Quereis que uma Rainha, que tem consigo guerra,
Que traz no rosto os crimes, que vê rasgar-se a terra,
Que a roupa, e todo chão vê de seu sangue asperso,
No último suspiro dê a pancada ao verso?
Quereis que uma Donzela, que creu em fé perjura,
Aflita, abandonada no horror da noite escura,
Gritando se resolva ao temerário efeito,
E que se lembre da arte quando trespassa o peito?
Rainha, que o teatro por breve tempo adora,
Esse orgulhoso fasto não conserveis cá fora.
Deixai na cena o cetro, a raça ilustre, e nobre,
E a pompa, que a meus olhos vos rouba, e vos encobre.
Tirou dentre ruínas Ferreira a Apolo aceito
A pálida Tragédia com um punhal no peito.
Os velhos seus altares junto do Tejo erguidos
Cobriu areia, e erva. Ainda mal cingidos
(Séculos infelices, e tanto enfim pudestes!)
Murcharam sobre a frente os fúnebres ciprestes.
Apareceu C*** à voz, que move, e encanta,
O corpo sobre o braço Melpômene levanta.
A ignorância, a inveja chorem de dor, e de ira.
É ela, eu ouço, eu vejo a tímida Palmira,
Que aos pés do velho Pai, inda constante, e forte,
De um crime involuntário pede em castigo a morte.

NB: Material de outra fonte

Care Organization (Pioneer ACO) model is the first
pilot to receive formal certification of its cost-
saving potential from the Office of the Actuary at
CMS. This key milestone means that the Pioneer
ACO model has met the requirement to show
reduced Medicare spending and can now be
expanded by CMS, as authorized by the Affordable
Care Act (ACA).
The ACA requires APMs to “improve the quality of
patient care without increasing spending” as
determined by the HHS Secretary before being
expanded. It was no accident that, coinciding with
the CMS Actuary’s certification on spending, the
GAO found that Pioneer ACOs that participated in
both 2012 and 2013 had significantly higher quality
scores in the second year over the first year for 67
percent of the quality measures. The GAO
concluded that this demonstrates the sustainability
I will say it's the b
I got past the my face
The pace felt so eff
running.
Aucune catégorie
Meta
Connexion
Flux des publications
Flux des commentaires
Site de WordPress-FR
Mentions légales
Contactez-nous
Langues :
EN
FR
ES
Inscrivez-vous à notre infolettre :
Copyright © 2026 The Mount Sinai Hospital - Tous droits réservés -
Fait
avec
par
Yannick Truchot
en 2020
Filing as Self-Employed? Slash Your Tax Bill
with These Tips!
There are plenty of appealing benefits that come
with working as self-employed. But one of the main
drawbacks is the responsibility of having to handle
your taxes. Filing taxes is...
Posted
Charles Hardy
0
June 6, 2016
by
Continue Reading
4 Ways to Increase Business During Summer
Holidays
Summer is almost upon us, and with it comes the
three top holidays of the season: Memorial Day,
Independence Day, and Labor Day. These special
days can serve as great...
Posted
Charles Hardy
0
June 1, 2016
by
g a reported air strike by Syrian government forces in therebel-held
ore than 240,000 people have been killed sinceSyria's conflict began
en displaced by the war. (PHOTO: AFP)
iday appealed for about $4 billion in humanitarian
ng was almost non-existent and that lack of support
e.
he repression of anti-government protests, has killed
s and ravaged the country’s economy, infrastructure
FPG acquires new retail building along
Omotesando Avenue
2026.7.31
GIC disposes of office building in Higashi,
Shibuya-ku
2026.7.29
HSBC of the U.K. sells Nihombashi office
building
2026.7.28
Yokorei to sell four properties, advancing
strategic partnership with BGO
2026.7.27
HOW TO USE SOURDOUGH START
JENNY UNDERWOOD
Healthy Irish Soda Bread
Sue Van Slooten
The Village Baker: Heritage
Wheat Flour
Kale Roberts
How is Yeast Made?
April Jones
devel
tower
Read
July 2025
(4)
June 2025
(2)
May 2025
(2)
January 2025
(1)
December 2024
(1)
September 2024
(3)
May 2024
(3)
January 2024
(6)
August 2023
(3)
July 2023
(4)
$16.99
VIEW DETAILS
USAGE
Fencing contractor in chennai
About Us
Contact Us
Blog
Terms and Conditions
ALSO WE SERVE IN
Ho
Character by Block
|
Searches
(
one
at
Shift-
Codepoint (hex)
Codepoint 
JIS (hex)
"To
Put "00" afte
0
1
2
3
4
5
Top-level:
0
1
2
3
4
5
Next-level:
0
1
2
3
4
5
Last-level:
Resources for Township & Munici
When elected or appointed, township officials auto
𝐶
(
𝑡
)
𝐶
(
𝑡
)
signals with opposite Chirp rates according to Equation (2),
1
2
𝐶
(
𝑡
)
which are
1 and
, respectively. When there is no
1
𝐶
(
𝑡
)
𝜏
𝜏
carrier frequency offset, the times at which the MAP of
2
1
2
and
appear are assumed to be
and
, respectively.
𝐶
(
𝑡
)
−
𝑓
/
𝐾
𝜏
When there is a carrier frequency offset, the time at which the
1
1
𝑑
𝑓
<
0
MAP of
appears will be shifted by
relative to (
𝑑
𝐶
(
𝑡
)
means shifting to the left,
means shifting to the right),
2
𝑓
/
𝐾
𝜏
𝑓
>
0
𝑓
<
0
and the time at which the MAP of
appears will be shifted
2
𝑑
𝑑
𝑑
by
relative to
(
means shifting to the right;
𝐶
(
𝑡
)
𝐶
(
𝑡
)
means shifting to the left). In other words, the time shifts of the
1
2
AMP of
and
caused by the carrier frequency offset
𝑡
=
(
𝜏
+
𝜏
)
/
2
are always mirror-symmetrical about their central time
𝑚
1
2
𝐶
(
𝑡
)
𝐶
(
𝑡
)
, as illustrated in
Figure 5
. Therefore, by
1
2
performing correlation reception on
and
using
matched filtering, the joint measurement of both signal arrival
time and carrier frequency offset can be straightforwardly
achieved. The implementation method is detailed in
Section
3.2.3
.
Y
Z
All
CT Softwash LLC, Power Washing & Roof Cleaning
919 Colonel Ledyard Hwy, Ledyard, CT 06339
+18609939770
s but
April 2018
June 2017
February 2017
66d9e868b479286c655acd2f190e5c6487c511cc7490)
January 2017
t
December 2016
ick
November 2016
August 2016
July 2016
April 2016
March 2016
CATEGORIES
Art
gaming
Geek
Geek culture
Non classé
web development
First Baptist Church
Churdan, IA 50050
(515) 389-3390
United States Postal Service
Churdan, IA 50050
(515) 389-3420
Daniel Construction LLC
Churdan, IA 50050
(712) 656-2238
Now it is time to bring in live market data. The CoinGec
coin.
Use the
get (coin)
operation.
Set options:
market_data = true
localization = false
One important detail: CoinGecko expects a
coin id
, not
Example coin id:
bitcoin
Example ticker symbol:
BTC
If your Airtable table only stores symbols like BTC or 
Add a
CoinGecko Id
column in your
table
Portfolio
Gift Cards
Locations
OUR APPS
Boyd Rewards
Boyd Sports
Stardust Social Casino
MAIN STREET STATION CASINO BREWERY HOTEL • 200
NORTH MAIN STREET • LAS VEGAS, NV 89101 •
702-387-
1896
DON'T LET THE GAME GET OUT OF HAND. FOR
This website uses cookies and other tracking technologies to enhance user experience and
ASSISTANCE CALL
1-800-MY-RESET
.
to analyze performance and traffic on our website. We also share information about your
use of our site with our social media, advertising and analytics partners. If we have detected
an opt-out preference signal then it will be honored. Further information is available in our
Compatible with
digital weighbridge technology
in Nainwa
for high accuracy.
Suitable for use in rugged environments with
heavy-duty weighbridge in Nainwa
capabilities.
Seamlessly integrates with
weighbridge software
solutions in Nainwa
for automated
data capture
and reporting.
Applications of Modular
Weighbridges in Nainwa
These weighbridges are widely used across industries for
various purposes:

Ah! quando, ao ver o Irmão nos últimos desmaios,
Lança do peito fogo, lança dos olhos raios,
Ó alma grande, e rara, eu mesmo, eu mesmo o vi,
O Gênio de Voltaire erra ao redor de ti.
Mas eu dou-vos lições inúteis, e infiéis,
E a minha Musa irada arroja os seus pincéis,
Se eles vos não infundem soberba que se estima,
Soberba criadora, fogo que nos anima.
Não, não temais a afronta do público insolente.
Abriu, abriu os olhos a Lusitana gente.
Se já vos chamou vis, cora de tê-lo feito.
Não, não despreza as artes, que adora no seu peito.
Eu sei que um Sábio ilustre, a quem venera a Fama,
Um, que aborrece o mundo, e o mundo todo o ama,
Do seu retiro, adonde mora a verdade nua,
Troveja sobre vós com a eloqüência sua:
E no seu ócio triste cercado de desgostos
Quis corromper com fel todos os nossos gostos.
Eu tremo, e a minha Musa, por mais que se desvele,
Respeita este Demóstenes inda queixosa dele.
Mas contra as suas iras vos devo consolar.
Um Sábio enfim é homem, podia-se enganar.
Se ele de todo o mundo forma uma imagem feia,
Nós por que não faremos uma formosa idéia?
Dos crédulos humanos, Censores rigorosos,
Para que é ter invejado que nos faz ditosos?
Deixai-nos esta ao menos fantástica beleza:
Um engenhoso engano adorna a Natureza.